I posted on another thread, but here's the gist. Hoping for your advice:

Started dating a 45 yr old Gem. Daily contact from him, lovely dovey, we had one great date. Contact continued for a week, then he got annoyed when I couldn't see him the next weekend cus I was busy. He waited til Friday to ask me out. LOL. I was booked whole weekend, tho said Id make time for him Sunday for a bit. Things went down hill, I pushed him away saying we weren't compatible, then he turned on his alter-ego "Nasty man". Since then, the contact has been minimal, him saying he wants to go out with me again, then disappearing. Then its mainly me initiating a text and he always replies but no forward movement. Then it dies down and he goes quiet. Week ago I reached out again, it got flirty and fun, I suggested coffee, he says "maybe".

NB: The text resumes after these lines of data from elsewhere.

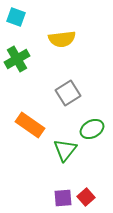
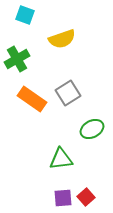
cyan square: moved 9 px right, 2 px up
yellow semicircle: rotated 12 degrees counterclockwise
orange rectangle: moved 2 px right, 26 px up
green triangle: moved 4 px left, 9 px down; rotated 45 degrees clockwise
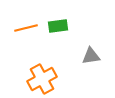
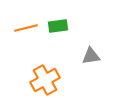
orange cross: moved 3 px right, 1 px down
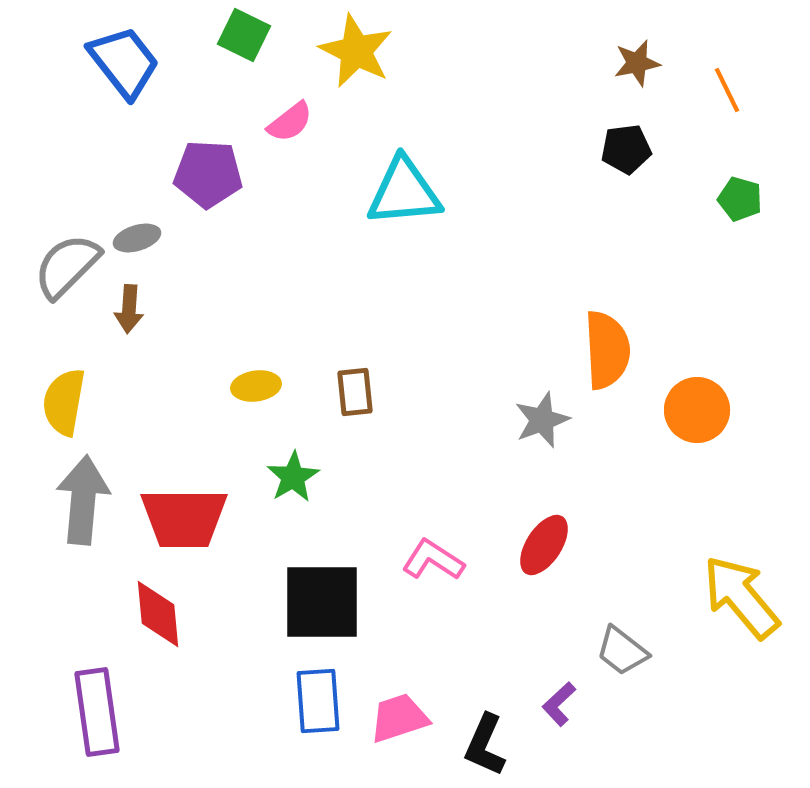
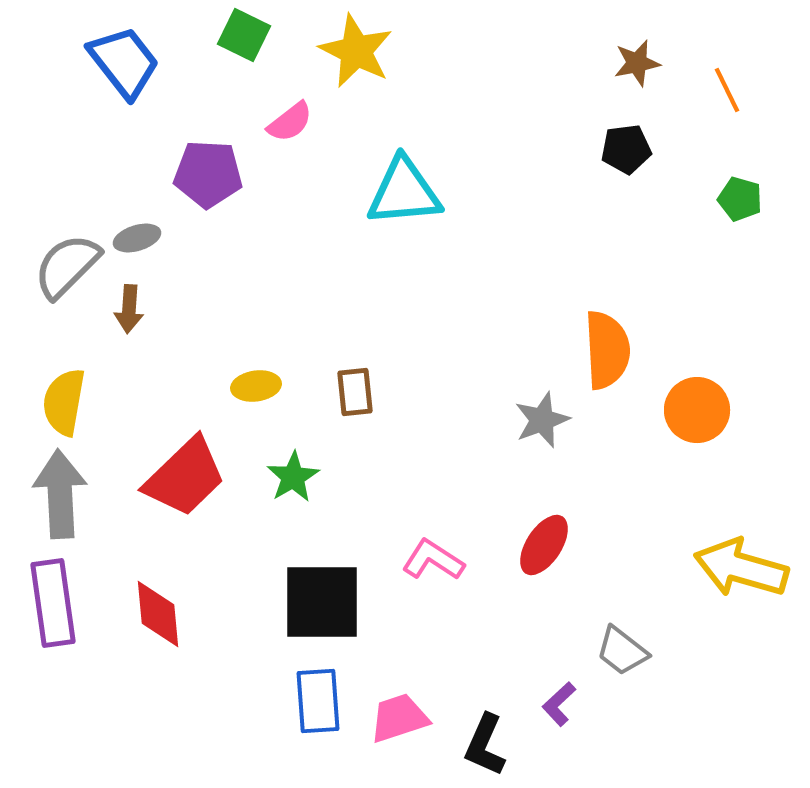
gray arrow: moved 23 px left, 6 px up; rotated 8 degrees counterclockwise
red trapezoid: moved 1 px right, 41 px up; rotated 44 degrees counterclockwise
yellow arrow: moved 29 px up; rotated 34 degrees counterclockwise
purple rectangle: moved 44 px left, 109 px up
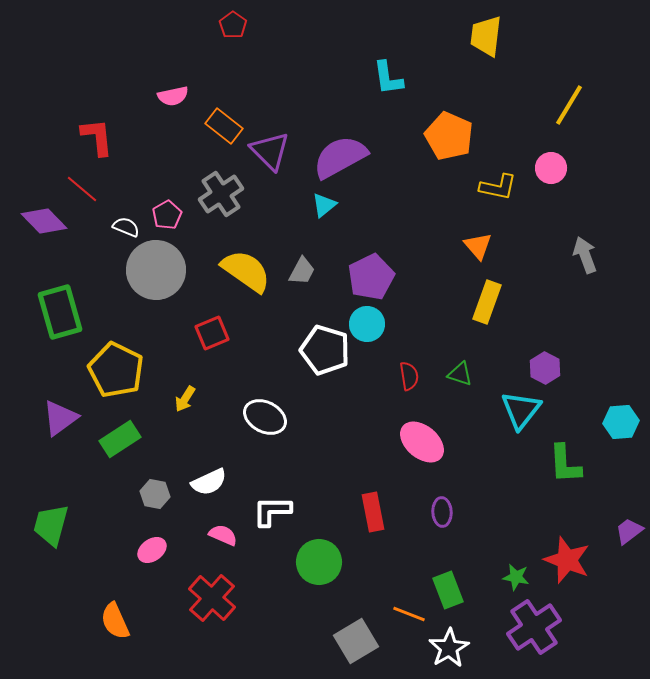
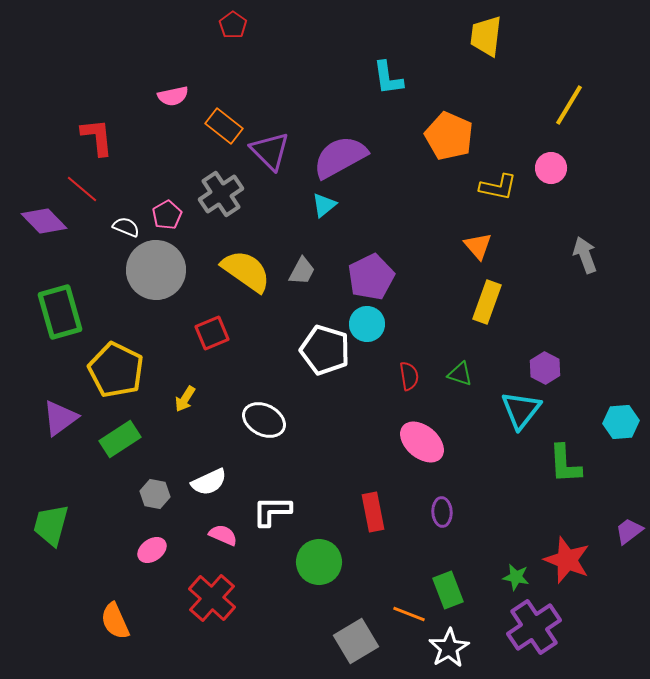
white ellipse at (265, 417): moved 1 px left, 3 px down
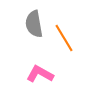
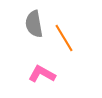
pink L-shape: moved 2 px right
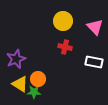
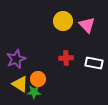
pink triangle: moved 8 px left, 2 px up
red cross: moved 1 px right, 11 px down; rotated 16 degrees counterclockwise
white rectangle: moved 1 px down
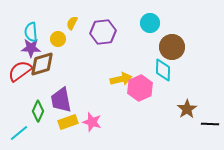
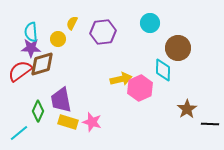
brown circle: moved 6 px right, 1 px down
yellow rectangle: rotated 36 degrees clockwise
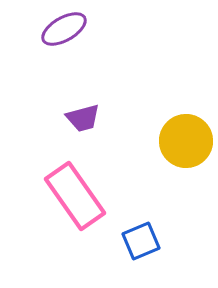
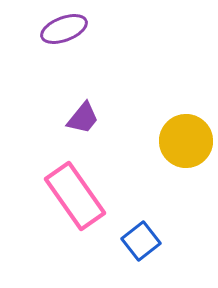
purple ellipse: rotated 9 degrees clockwise
purple trapezoid: rotated 36 degrees counterclockwise
blue square: rotated 15 degrees counterclockwise
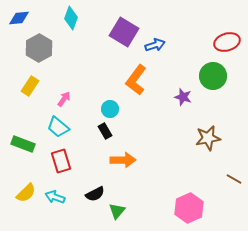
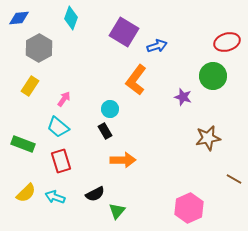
blue arrow: moved 2 px right, 1 px down
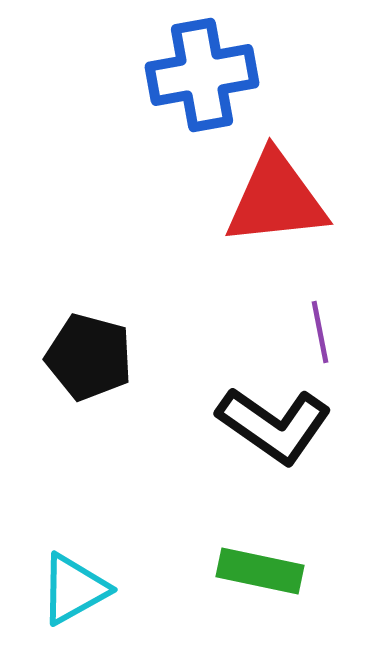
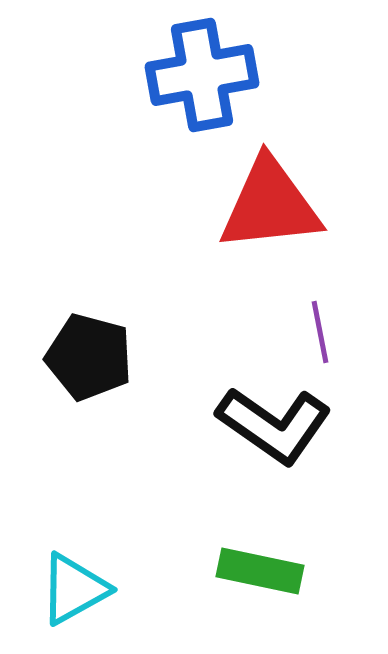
red triangle: moved 6 px left, 6 px down
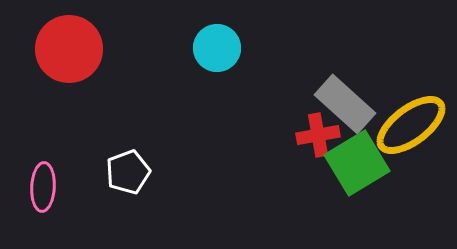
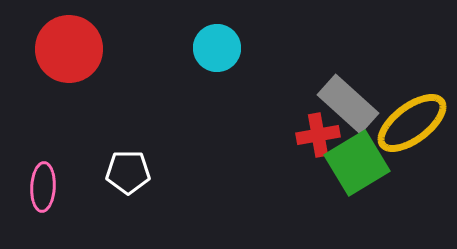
gray rectangle: moved 3 px right
yellow ellipse: moved 1 px right, 2 px up
white pentagon: rotated 21 degrees clockwise
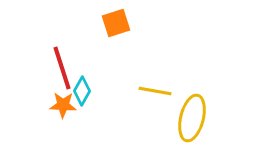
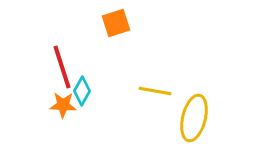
red line: moved 1 px up
yellow ellipse: moved 2 px right
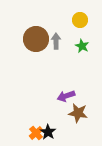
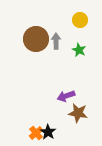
green star: moved 3 px left, 4 px down
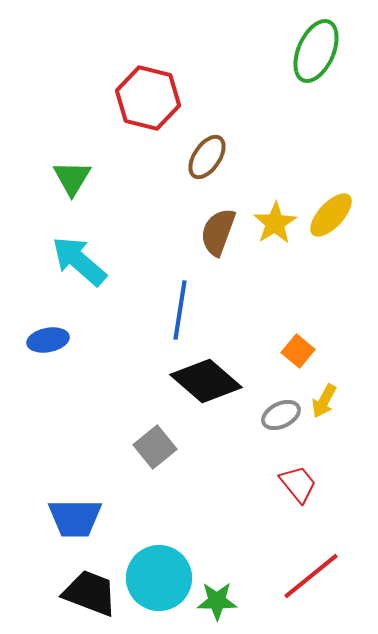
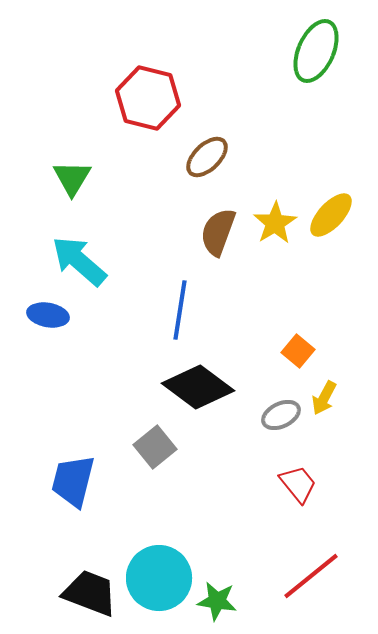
brown ellipse: rotated 12 degrees clockwise
blue ellipse: moved 25 px up; rotated 21 degrees clockwise
black diamond: moved 8 px left, 6 px down; rotated 4 degrees counterclockwise
yellow arrow: moved 3 px up
blue trapezoid: moved 2 px left, 37 px up; rotated 104 degrees clockwise
green star: rotated 9 degrees clockwise
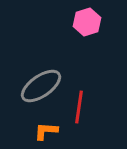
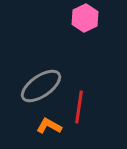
pink hexagon: moved 2 px left, 4 px up; rotated 8 degrees counterclockwise
orange L-shape: moved 3 px right, 5 px up; rotated 25 degrees clockwise
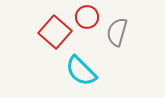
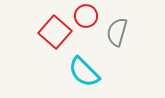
red circle: moved 1 px left, 1 px up
cyan semicircle: moved 3 px right, 1 px down
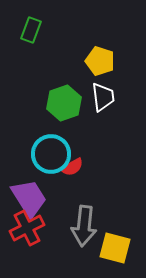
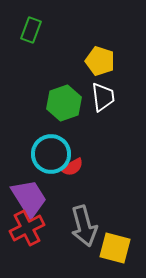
gray arrow: rotated 21 degrees counterclockwise
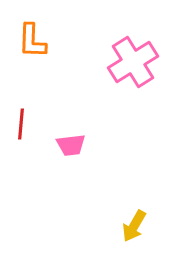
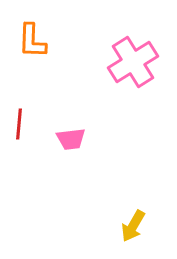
red line: moved 2 px left
pink trapezoid: moved 6 px up
yellow arrow: moved 1 px left
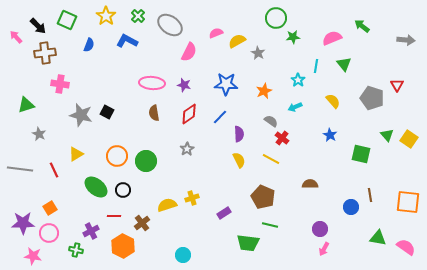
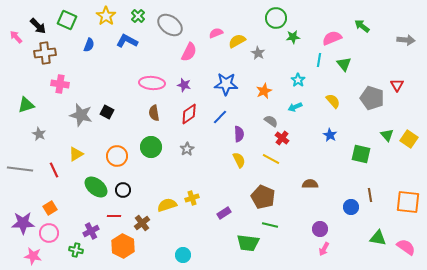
cyan line at (316, 66): moved 3 px right, 6 px up
green circle at (146, 161): moved 5 px right, 14 px up
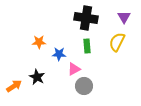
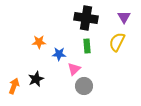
pink triangle: rotated 16 degrees counterclockwise
black star: moved 1 px left, 2 px down; rotated 21 degrees clockwise
orange arrow: rotated 35 degrees counterclockwise
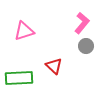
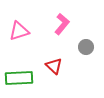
pink L-shape: moved 20 px left, 1 px down
pink triangle: moved 5 px left
gray circle: moved 1 px down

I finally decided no more, that was enough rejection and games, so I went silent. Tonight, day 6 of no contact, he finally initiates a text saying " I am buying coffee, where do I deliver it?" (A play on our last convo). Sounds like he wants to see me, but I've been through this with another gem before. Disappeared for a month after a month of dating. I don't want to enter the vortex of disappearing men again. My gut is saying don't reply. I believe Ive made myself too available, too easy. I like him, but I like myself so much more. If I do respond, how do I convey that if he wants to see me more this cant happen again? Early on we each laid out what he wanted in dating/relationship so we were on the same page. Friendship first....dating..and if it became more, exclusivity. He is a typical hesitant, freedom loving gem, thats for sure.

Appreciate advice. Thanks all.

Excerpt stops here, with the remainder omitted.